FROSTBURG -The state fined Constellation Energy $1 million for contaminating wells in Gambrills by dumping millions of tons of ash from its power plants in old gravel mines there.
But with the state's blessing, another energy company is dumping hundreds of thousands of tons of ash into active mine pits in Western Maryland. Eighteen-wheel trucks routinely deposit steaming loads of ash from the Warrior Run power plant at a hillside coal mine overlooking the hamlet of Carlos just south of here.
The difference, state officials say, is that they consider dumping ash into coal mines beneficial for Western Maryland's streams, which suffer from acidic pollution draining from mined lands. The ash from the Warrior Run plant helps prevent acid from leaching out of the rubble left behind after the coal is extracted, they say. It's also a money-saver for the power company - AES, based in Arlington, Va. - since it doesn't have to pay for costly disposal in a state-regulated landfill.
But environmental activists call the practice of filling coal mines with ash a worrisome experiment that has not proved to be environmentally safe - and they are asking for federal regulations to govern the disposal of ash, with its many harmful chemicals.
"It's waste disposal, not mine reclamation," contends Lisa Evans, an attorney with the environmental group Earthjustice. "I don't know that in every circumstance it will cause harm, but we have seen it cause harm in enough mines and landfills and surface impoundments that safeguards are absolutely required."
Coal ash is the waste produced by burning coal - light fly ash collected in the smokestack, plus heavier bottom ash left after the fire has consumed the fossil fuel. The nation's power plants produce enough ash from the coal they burn to fill 1 million railroad cars a year, according to a 2006 report by the National Research Council. Maryland's coal-burning power plants produce about 2 million tons of ash a year, state officials estimate.

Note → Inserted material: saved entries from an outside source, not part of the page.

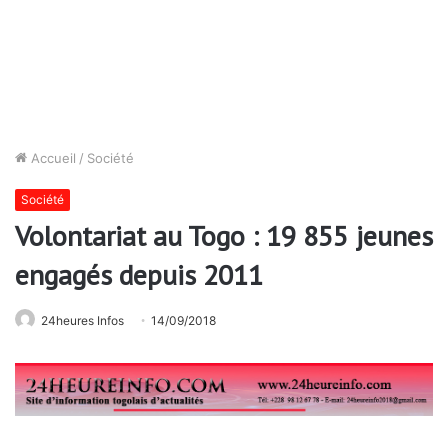
Accueil
/
Société
Société
Volontariat au Togo : 19 855 jeunes
engagés depuis 2011
24heures Infos
14/09/2018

Nationally, most of it is deposited in landfills and man-made ponds, where there have been a number of problems. Recently, an earthen dam in Tennessee ruptured, releasing millions of tons of coal-ash sludge that destroyed homes and fouled a river.
In Maryland, in addition to the Gambrills well contamination, an ash landfill in Charles County has polluted streams feeding the Zekiah Swamp. Those problems have led to calls for stricter federal regulation of coal ash disposal, and the new administrator of the U.S. Environmental Protection Agency, Lisa Jackson, has vowed to reconsider her agency's decision to leave oversight largely to the states.